For the integration gap: the company created a dedicated integrations page with structured data listing all current integrations with launch dates. This gave models a single authoritative source for integration information.
For Gemini’s shallow coverage: this was the slowest to address. Gemini’s index needed more source material to build a meaningful comparison. The combination of the comparison page, integrations page, and pricing page collectively gave Gemini enough data to produce a substantive response in later benchmark runs.
This is the loop the whole product is built around: benchmark, fix, re-benchmark, read the deltas. Each run’s Measurement tab shows exactly what shifted since the previous run, which mentions appeared or disappeared, which entities moved, which citations changed. “ChatGPT’s recommendation flipped” isn’t an anecdote in that view. It’s a row in the diff.
Try it yourself
Open ChatGPT, Claude, Perplexity, and Gemini. Type the same prompt into each:
“Compare [your company] vs [your top competitor] for [your primary use case]”
Read all four responses side by side. Check the pricing. Check the feature attributions. Note which sources are cited. Note whether the recommendation is consistent or contradictory. (This is what a spot test does in KnitKnot: one prompt, run on demand across engines, scored the same way as a full benchmark.)
If the responses are accurate and consistent, you’re in better shape than most. If they’re not, you now know exactly which facts are wrong and which sources are driving the narrative. That’s the starting point for fixing it.
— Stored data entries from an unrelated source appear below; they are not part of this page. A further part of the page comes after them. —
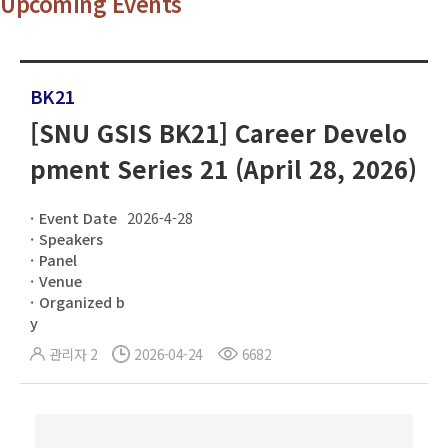
Upcoming Events
BK21
[SNU GSIS BK21] Career Develo
pment Series 21 (April 28, 2026)
Event Date
2026-4-28
Speakers
Panel
Venue
Organized b
y
관리자 2
2026-04-24
6682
What surprised us wasn’t that the AI got things wrong. It’s that four models got different things wrong, in different directions, citing different sources. A buyer’s impression of the company depended entirely on which app they happened to ask. That level of inconsistency isn’t something you can find by monitoring a single model. And it’s not something you can fix with a single content update. Each model has different sources, different citation preferences, and different failure modes. The benchmark has to cover all of them.